Routine core analyses of unconsolidated oil sands often yield unreliable and inconsistent porosity and permeability values due to the destruction of in situ textures or fabrics during core retrieval and sampling processes. To overcome the drawbacks of routine core analysis we developed a new method, namely "Cyclically Restored In Situ Petrophysics (CRISP)", for analysis of petrophysical properties of unconsolidated oil sand reservoirs. The new approach begins with a replication of in situ texture via cyclic compaction of unconsolidated oil sands in a uniaxial piston cell with incremental higher axial loadings that mimic historic overburden pressure cycling induced by glacial cycles through the Pleistocene. After the texture restoration, the sample is flooded in situ with various liquids and/or solvents and gases to obtain multiple porosity and permeability data points. Forward and backward flow can be applied to test permeability in both directions. After analysis the sample is dried, weighed, and the grains can be further analyzed for particle size distribution, mineralogy, or other parameters.

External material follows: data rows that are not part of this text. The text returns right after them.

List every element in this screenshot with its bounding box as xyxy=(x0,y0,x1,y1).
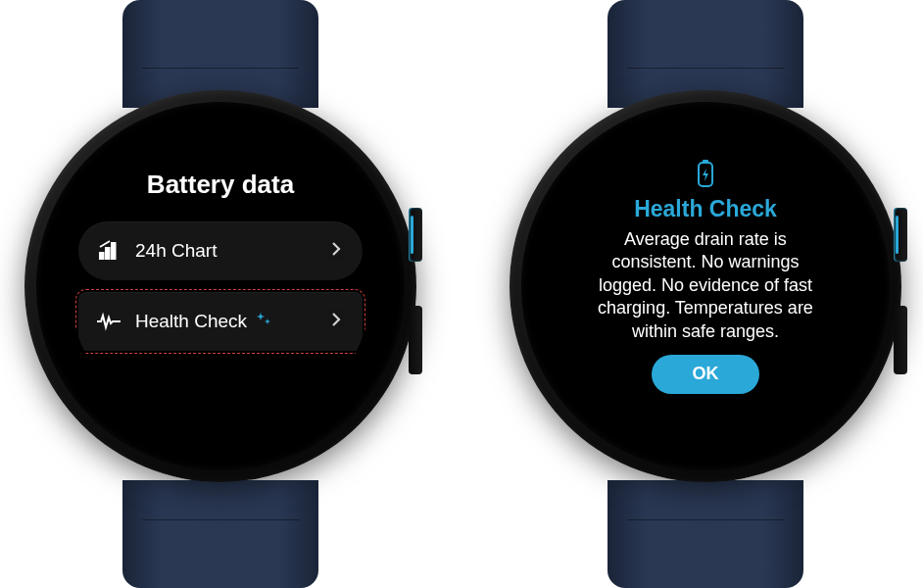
watch-bezel: Health Check Average drain rate is consi… xyxy=(521,102,890,470)
dialog-body: Average drain rate is consistent. No war… xyxy=(555,228,856,343)
hardware-button-top[interactable] xyxy=(409,208,422,262)
hardware-button-bottom[interactable] xyxy=(409,306,422,374)
watch-screen-menu: Battery data 24h Chart xyxy=(70,135,371,437)
watch-screen-dialog: Health Check Average drain rate is consi… xyxy=(555,135,856,437)
chevron-right-icon xyxy=(331,312,341,331)
chevron-right-icon xyxy=(331,241,341,261)
watch-case: Battery data 24h Chart xyxy=(24,90,416,482)
watch-case: Health Check Average drain rate is consi… xyxy=(510,90,901,482)
svg-rect-2 xyxy=(112,243,116,259)
menu-item-label: 24h Chart xyxy=(135,240,217,262)
ok-button-label: OK xyxy=(693,364,719,384)
watch-left: Battery data 24h Chart xyxy=(15,0,426,588)
svg-rect-1 xyxy=(106,248,110,259)
svg-rect-4 xyxy=(703,160,708,163)
menu-item-24h-chart[interactable]: 24h Chart xyxy=(78,221,363,280)
dialog-title: Health Check xyxy=(634,196,777,222)
battery-health-icon xyxy=(694,159,717,192)
watch-right: Health Check Average drain rate is consi… xyxy=(500,0,911,588)
menu-item-health-check[interactable]: Health Check xyxy=(78,292,363,351)
sparkle-icon xyxy=(255,311,272,332)
svg-rect-0 xyxy=(100,253,104,259)
watch-band-bottom xyxy=(122,480,318,588)
hardware-button-bottom[interactable] xyxy=(894,306,907,374)
watch-bezel: Battery data 24h Chart xyxy=(36,102,405,470)
hardware-button-top[interactable] xyxy=(894,208,907,262)
bar-chart-icon xyxy=(96,238,121,264)
menu-list: 24h Chart xyxy=(78,221,363,351)
heartbeat-icon xyxy=(96,309,121,334)
page-title: Battery data xyxy=(147,170,294,200)
ok-button[interactable]: OK xyxy=(652,355,759,394)
menu-item-label: Health Check xyxy=(135,311,247,332)
watch-band-bottom xyxy=(607,480,803,588)
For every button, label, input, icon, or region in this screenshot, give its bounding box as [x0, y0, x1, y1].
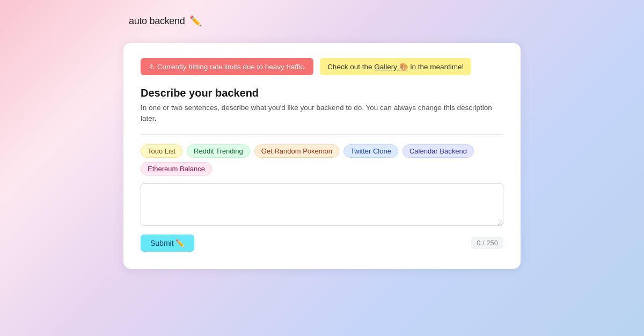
- divider: [141, 134, 503, 135]
- app-title-emoji: ✏️: [189, 16, 201, 26]
- chip-reddit-trending[interactable]: Reddit Trending: [187, 144, 250, 158]
- chip-get-random-pokemon[interactable]: Get Random Pokemon: [254, 144, 339, 158]
- form-subtitle: In one or two sentences, describe what y…: [141, 103, 503, 125]
- app-title: auto backend ✏️: [129, 16, 201, 26]
- chip-ethereum-balance[interactable]: Ethereum Balance: [141, 162, 212, 176]
- gallery-suffix: in the meantime!: [408, 63, 464, 71]
- main-card: ⚠ Currently hitting rate limits due to h…: [123, 43, 521, 269]
- rate-limit-alert: ⚠ Currently hitting rate limits due to h…: [141, 58, 313, 75]
- app-title-text: auto backend: [129, 16, 185, 26]
- gallery-link[interactable]: Gallery 🎨: [374, 63, 408, 71]
- submit-label: Submit ✏️: [150, 239, 185, 247]
- description-textarea[interactable]: [141, 183, 503, 226]
- char-count: 0 / 250: [471, 237, 503, 249]
- form-title: Describe your backend: [141, 87, 503, 99]
- example-chips-row: Todo List Reddit Trending Get Random Pok…: [141, 144, 503, 176]
- chip-calendar-backend[interactable]: Calendar Backend: [402, 144, 474, 158]
- submit-button[interactable]: Submit ✏️: [141, 235, 194, 252]
- app-header: auto backend ✏️: [0, 15, 201, 27]
- chip-twitter-clone[interactable]: Twitter Clone: [343, 144, 398, 158]
- alert-row: ⚠ Currently hitting rate limits due to h…: [141, 58, 503, 75]
- gallery-prefix: Check out the: [327, 63, 374, 71]
- chip-todo-list[interactable]: Todo List: [141, 144, 182, 158]
- rate-limit-text: ⚠ Currently hitting rate limits due to h…: [148, 62, 306, 71]
- form-footer: Submit ✏️ 0 / 250: [141, 235, 503, 252]
- gallery-alert: Check out the Gallery 🎨 in the meantime!: [320, 58, 471, 75]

The preliminary test program investigated the accuracy and precision of the new method (CRISP) and compared CRISP to the commonly-used sleeved-plug net overburden analysis (NOB) method. Results indicate that CRISP permeability measurements to simulated formation brine are highly repeatable, with variance of 0.71% (mDarcy) for a study of 531 samples from McMurray Formation, and of 0.15% (mDarcy) in a 150 sample Lloydminster Fm. study. For both sets of samples, the brine permeabilities range from 1 to 5000 mD. The preliminary results also show that CRISP outperforms the sleeved-plug net overburden method (NOB) in precision, with vastly better conformance between repeated samples, and also yields lower porosities that agree more closely with presumed in situ porosities given geological constraints and geophysical log data than the NOB method. Further, CRISP requires equivalent time for analysis as the NOB approach, and uses the same format of samples. CRISP therefore represents a significant improvement for petrophysical properties analysis in unconsolidated oil sand reservoirs for better and more realistic reservoir evaluation and subsequent engineering development.